Plymouth is a city of around 260,000 residents, with the highest unemployment rates in the South West region. It is at risk from three main types of flooding: tidal, fluvial (main rivers) and surface water. Plymouth is bordered on three sides by tidal waters: Plymouth Sound and the Atlantic Ocean to the South, the River Plym to the East, and the River Tamar to the West. It also has a large number of watercourses within the city including streams and brooks. Due to the amount of hard surfacing within the city, which prevents rainwater soaking into the ground, the city relies on surface water sewers to discharge this water to surrounding watercourses and the sea. The majority of the sewers date back to the Victorian era so are combined, which means that they carry both sewage and surface water. When the sewers reach capacity, there is nowhere for the surface water run-off to go, which can cause flooding in low-lying areas that can affect property and infrastructure. Because of the large amount of combined sewerage, the Environment Agency has identified most of the city as a “Critical Drainage Area”, which means that the existing drainage system is at, or close to, its capacity. With increasing population density and climate change causing sea level rise and worsening weather, the sewers are increasingly under pressure.

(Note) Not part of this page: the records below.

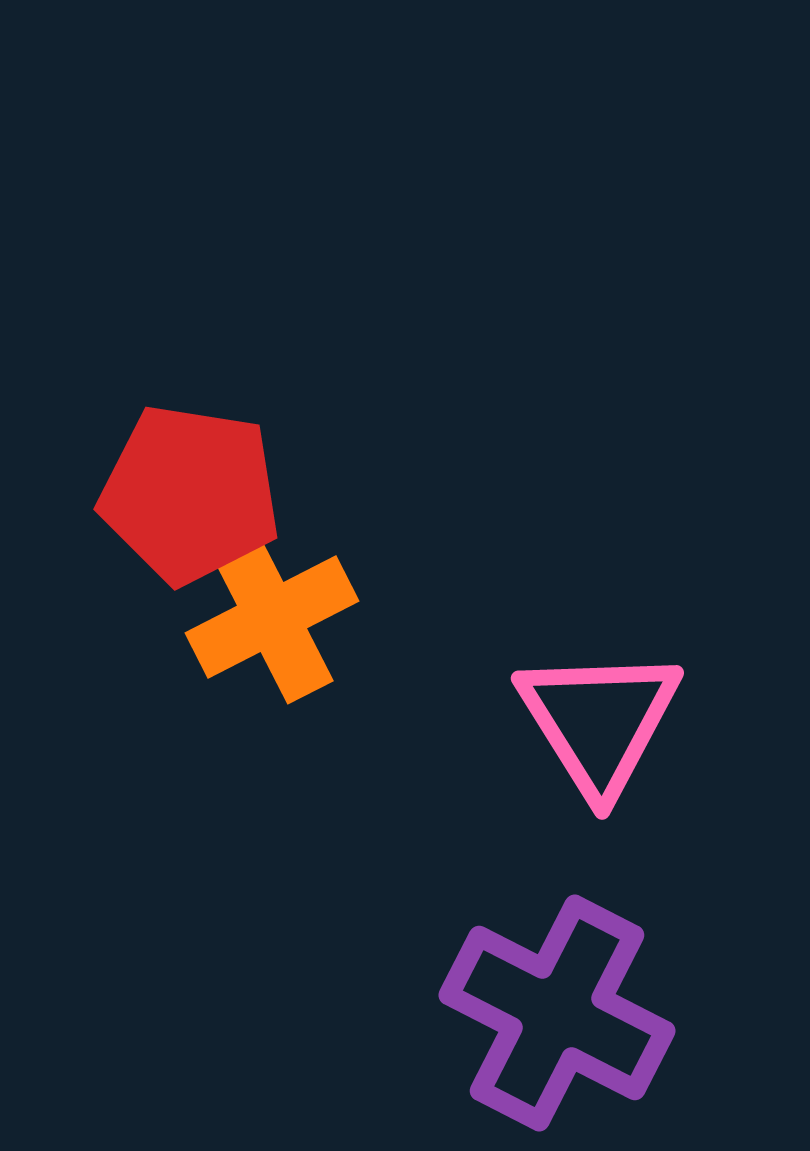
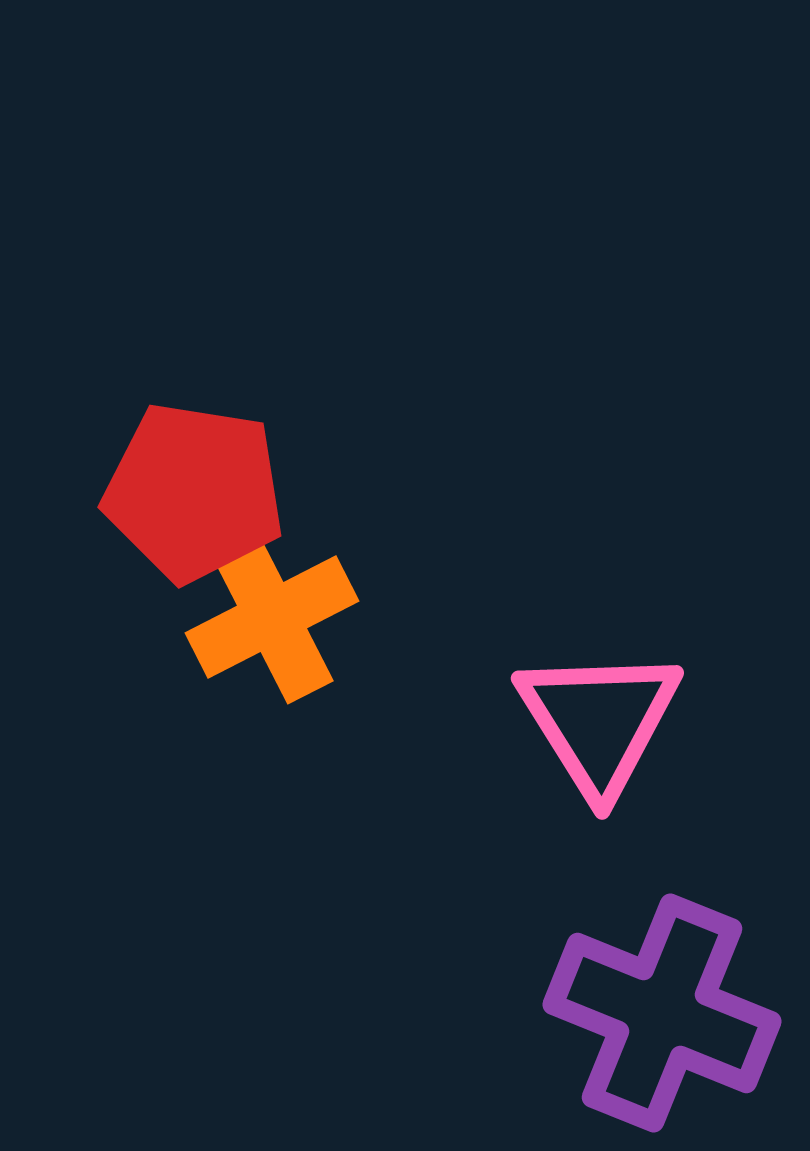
red pentagon: moved 4 px right, 2 px up
purple cross: moved 105 px right; rotated 5 degrees counterclockwise
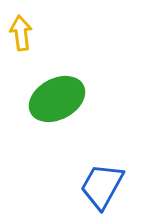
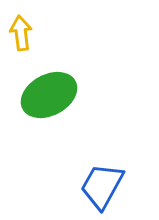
green ellipse: moved 8 px left, 4 px up
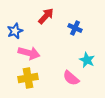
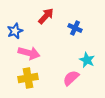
pink semicircle: rotated 96 degrees clockwise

The Lipson Vale catchment in Plymouth is heavily urbanised with steep sided valleys draining to a flat and low-lying area where surface water frequently overwhelms the drainage system. This impacts the highway network and creates flood risks to homes, businesses and schools. In the past, much of this area was a tidal creek, which has been in-filled and developed.
Proposed mitigation works in Trefusis Park aim to address frequent surface water flooding to properties and infrastructure in Lipson Vale by installing a surface water storage and ecology pond in the local park. The PCC BRIC team will engage with the wider community to raise awareness of, and improve resilience to, flooding.
Trefusis Park, also known as ‘Tippy Park’ to the locals, is located in Compton Vale and extends down to Lipson Vale. Within the park there are mature trees and open space that is well-used and loved by dog walkers, families, schoolchildren and commuters.
St Levan Park and the surrounding area is often affected by surface water flooding. There are very steep streets, which funnel the water down to low-lying areas around the park. The problem is worsened by a combined sewer system, which is at capacity. That system can sometimes get tide-locked, which causes the system to back-up. As a result, the park often turns into a lake, as can be seen in the image! Local residents have reported that, after heavy rainfall events, raw sewage can be found within the park, which is dangerous and unpleasant.
St Levan Park supports an abundance of wildlife thanks to well established trees where bats can be seen at dusk. There is a small orchard with apple and pear trees that is looked after by the Friends of St Levan Group. The orchard is used to promote community events such as apple pressing, which are enjoyed by local children and adults alike.